Sharing Our Journeys: Phyllis Benjamin, Brno, Czech Republic

 Phyllis Benjamin

Adventures with Mozart: A Journey through Eastern and Western Europe in 1985

After a night on the lumpy, swaybacked mattress at the dreary railroad hotel in Brno, I was open to the possibility of a change. The young librarian at the town archive was friendly and solicitous—a welcome contrast to the bruising treatment I had endured at the State Library in Vienna. He didn’t speak English and I had only phrasebook Czech, but we each spoke enough German to manage. He brought me the manuscripts I needed to examine and asked about my research. Over lunch, we talked about the Mozart opera manuscripts I’d been studying in Poland and Berlin.

When the sleepy archive prepared to close at the end of the day, my new friend Martin wouldn’t hear of my going back to the dumpy hotel. “You’re coming home with me,” he insisted. “We have plenty of room. In fact, you can help me with a little errand. I just have to call my wife to let her know to expect a guest.”

Finding a working phone and getting a call to go through in Czechoslovakia in 1985 was not a trivial task. After half an hour of trying, we gave up and went to meet Martin’s father, who was to help us with our task.

The “little errand” turned out to be a 20-­foot-­long carpet that the family had been awaiting for several months. Luckily, I had checked my bags at the train station, so I had a hand free to help carry. The three of us shouldered the carpet, which felt like a battering ram, and tottered down the narrow street to the bus stop, where we attracted a number of suspicious stares from the crowd of commuters waiting to board.

The bus driver was no more thrilled than the passengers to see us show up with our exotic cargo. He stood by disapprovingly as we wrangled the carpet aboard amid curses, grunts, and mutterings. There was no place for the rug other than smack in the middle of the aisle, so it lay there like a dead elephant while the passengers, with a surreptitious kick or two, climbed over it, sat on it, and piled their own bundles on top of it. Martin’s father took his leave, and I began to wonder how Martin and I were going to unload this beast at the other end.

The bus chugged out of town and started laboring up the winding road to the suburb where Martin’s family lived. I noticed that the bus was articulated, which made perfect sense for going around hairpin turns. Unfortunately, the carpet was not articulated, and it did not want to bend in the middle. Every time the bus whipped around a turn, the ends of the carpet banged against the seats, straining to resist the bus’s V­shape, while the central part snarled and groaned along the developing crease at the bend. By the time we got to the last stop, the rug was hunkered down for dear life, and Martin and I sweated despite the November chill as we pried it loose under the bus driver’s stony glare.

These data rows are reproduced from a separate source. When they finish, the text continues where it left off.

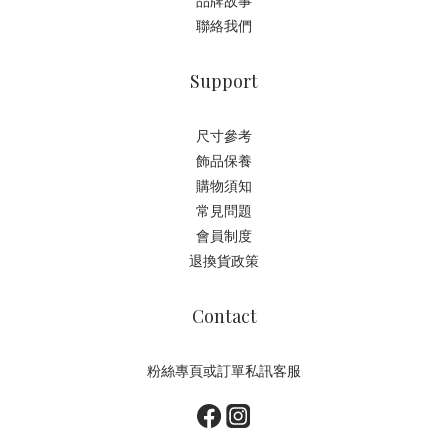
品牌故事
聯絡我們
Support
尺寸參考
飾品保養
購物須知
常見問題
會員制度
退換貨政策
Contact
粉絲專頁或訂單私訊客服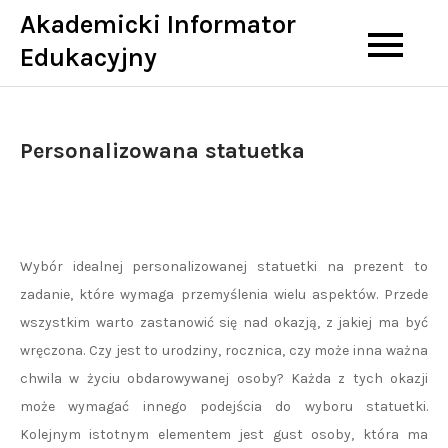
Skip
Akademicki Informator
to
Edukacyjny
content
Personalizowana statuetka
Wybór idealnej personalizowanej statuetki na prezent to
zadanie, które wymaga przemyślenia wielu aspektów. Przede
wszystkim warto zastanowić się nad okazją, z jakiej ma być
wręczona. Czy jest to urodziny, rocznica, czy może inna ważna
chwila w życiu obdarowywanej osoby? Każda z tych okazji
może wymagać innego podejścia do wyboru statuetki.
Kolejnym istotnym elementem jest gust osoby, która ma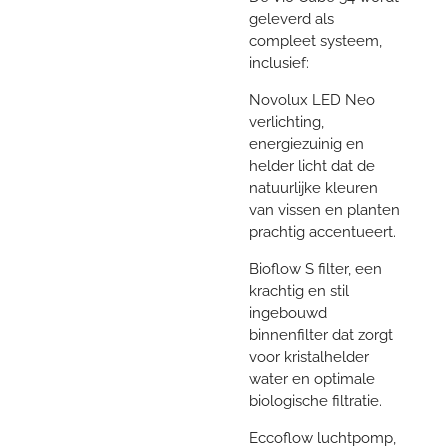
geleverd als
compleet systeem,
inclusief:
Novolux LED Neo
verlichting,
energiezuinig en
helder licht dat de
natuurlijke kleuren
van vissen en planten
prachtig accentueert.
Bioflow S filter, een
krachtig en stil
ingebouwd
binnenfilter dat zorgt
voor kristalhelder
water en optimale
biologische filtratie.
Eccoflow luchtpomp,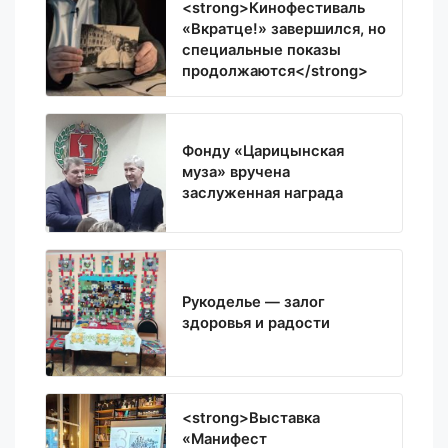
<strong>Кинофестиваль
«Вкратце!» завершился, но
специальные показы
продолжаются</strong>
Фонду «Царицынская
муза» вручена
заслуженная награда
Рукоделье — залог
здоровья и радости
<strong>Выставка
«Манифест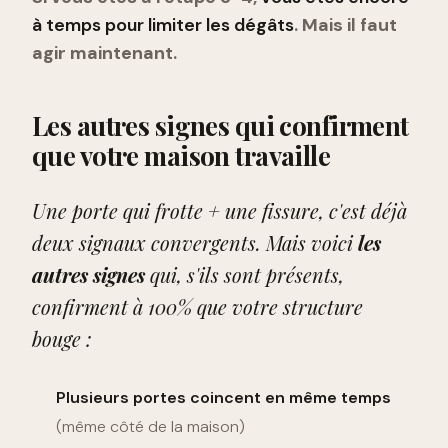
à temps pour limiter les dégâts
. Mais il faut
agir maintenant.
Les autres signes qui confirment
que votre maison travaille
Une porte qui frotte + une fissure, c'est déjà
deux signaux convergents. Mais voici
les
autres signes
qui, s'ils sont présents,
confirment à 100% que votre structure
bouge :
Plusieurs portes coincent en même temps
(même côté de la maison)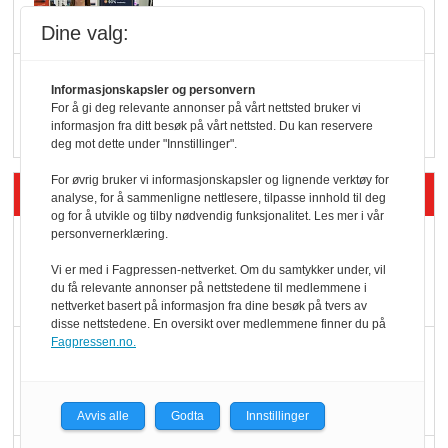
Dine valg:
Q passerte 1 milliard i
Informasjonskapsler og personvern
Rema i 2025
For å gi deg relevante annonser på vårt nettsted bruker vi
informasjon fra ditt besøk på vårt nettsted. Du kan reservere
deg mot dette under "Innstillinger".
For øvrig bruker vi informasjonskapsler og lignende verktøy for
Siste artikler - Økologisk
analyse, for å sammenligne nettlesere, tilpasse innhold til deg
og for å utvikle og tilby nødvendig funksjonalitet. Les mer i vår
personvernerklæring.
Kolonihagens norske
yoghurt: Trues av
Vi er med i Fagpressen-nettverket. Om du samtykker under, vil
du få relevante annonser på nettstedene til medlemmene i
melkemangel
nettverket basert på informasjon fra dine besøk på tvers av
disse nettstedene. En oversikt over medlemmene finner du på
Fagpressen.no.
Marit Kolby vant
Økologisk Norge sin
hederspris
Avvis alle
Godta
Innstillinger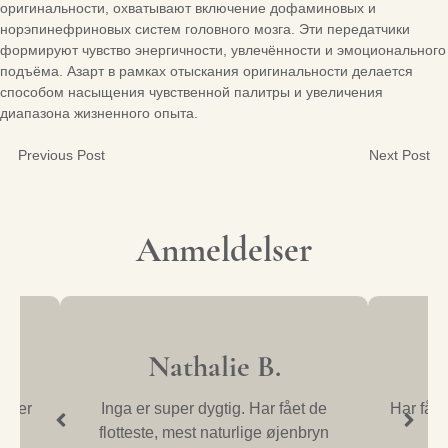
оригинальности, охватывают включение дофаминовых и
норэпинефриновых систем головного мозга. Эти передатчики
формируют чувство энергичности, увлечённости и эмоционального
подъёма. Азарт в рамках отыскания оригинальности делается
способом насыщения чувственной палитры и увеличения
диапазона жизненного опыта.
Previous Post
Next Post
Post
navigation
Anmeldelser
Nathalie B.
un er
Inga er super dygtig. Har fået de
Har fået
flotteste, mest naturlige øjenbryn
o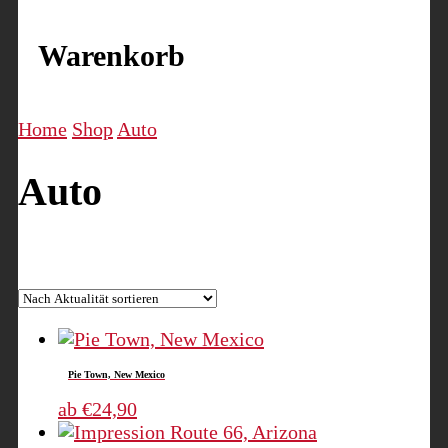
Warenkorb
Home
Shop
Auto
Auto
Nach
Alle 2 Ergebnisse werden angezeigt
Aktualität
sortiert
Pie Town, New Mexico
Dieses
ab
€
24,90
Produkt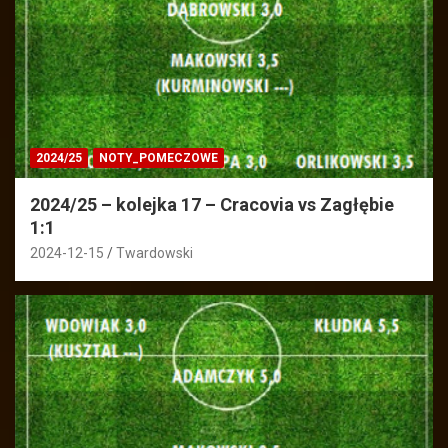
2024/25
NOTY_POMECZOWE
2024/25 – kolejka 17 – Cracovia vs Zagłębie
1:1
2024-12-15
Twardowski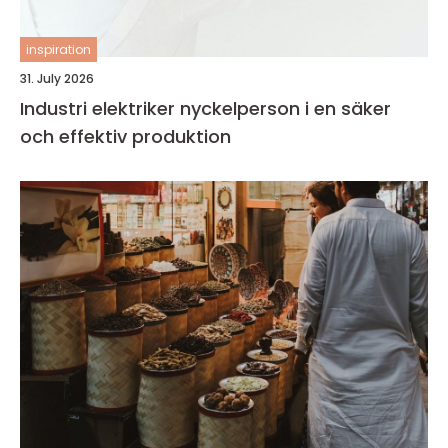
inspiration
31. July 2026
Industri elektriker nyckelperson i en säker
och effektiv produktion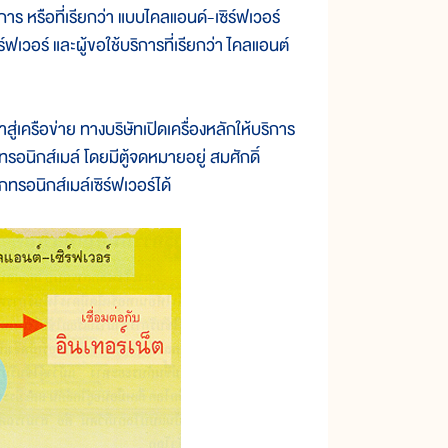
ร หรือที่เรียกว่า แบบไคลแอนด์-เซิร์ฟเวอร์
ซิร์ฟเวอร์ และผู้ขอใช้บริการที่เรียกว่า ไคลแอนต์
่เครือข่าย ทางบริษัทเปิดเครื่องหลักให้บริการ
รอนิกส์เมล์ โดยมีตู้จดหมายอยู่ สมศักดิ์
ทรอนิกส์เมล์เซิร์ฟเวอร์ได้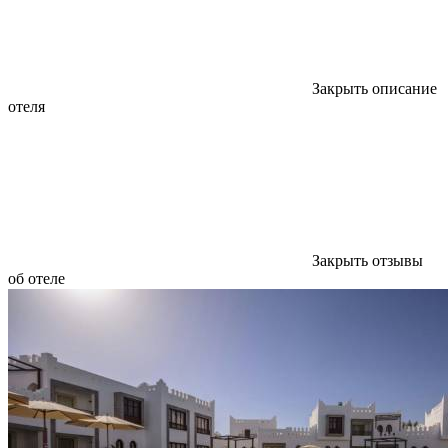
Закрыть описание
отеля
Закрыть отзывы
об отеле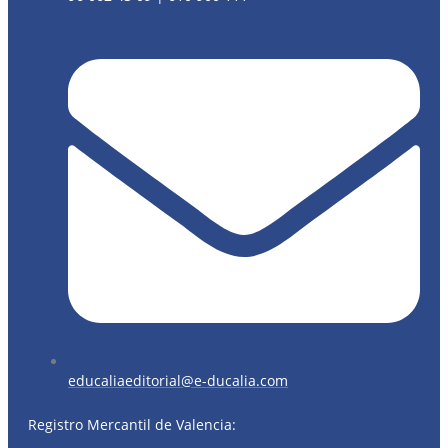
educaliaeditorial@e-ducalia.com
Registro Mercantil de Valencia: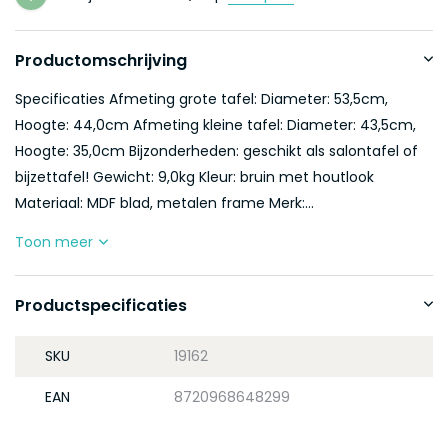
Productomschrijving
Specificaties Afmeting grote tafel: Diameter: 53,5cm,
Hoogte: 44,0cm Afmeting kleine tafel: Diameter: 43,5cm,
Hoogte: 35,0cm Bijzonderheden: geschikt als salontafel of
bijzettafel! Gewicht: 9,0kg Kleur: bruin met houtlook
Materiaal: MDF blad, metalen frame Merk:...
Toon meer
Productspecificaties
SKU
19162
EAN
8720968648299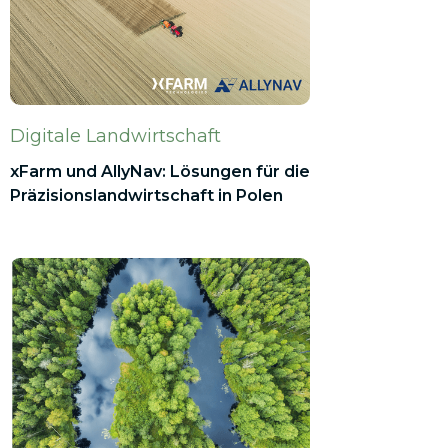
Digitale Landwirtschaft
xFarm und AllyNav: Lösungen für die
Präzisionslandwirtschaft in Polen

Now it was just the two of us carrying the carpet. Uphill. I plodded along, thinking I must be out of my mind. What was I doing here with a perfect stranger in a remote Slovakian suburb whose name I couldn’t even pronounce, climbing up a small mountain, carrying a rug that was obviously woven out of lead fibers and sized to cover a football field? And what was Martin’s wife going to say when she opened the door and saw the other surprise he had brought home?

“Well, this is it,” Martin announced, lifting his eyes to a square building at the top of another forbidding hill.

“Martin?” I puffed as I struggled to keep my end of the carpet on my shoulder. “What would you have done if I hadn’t stumbled into your library?”

Martin’s words drifted over his shoulder and slid down the carpet back to me. “Why do you think I insisted you come spend the night with us?”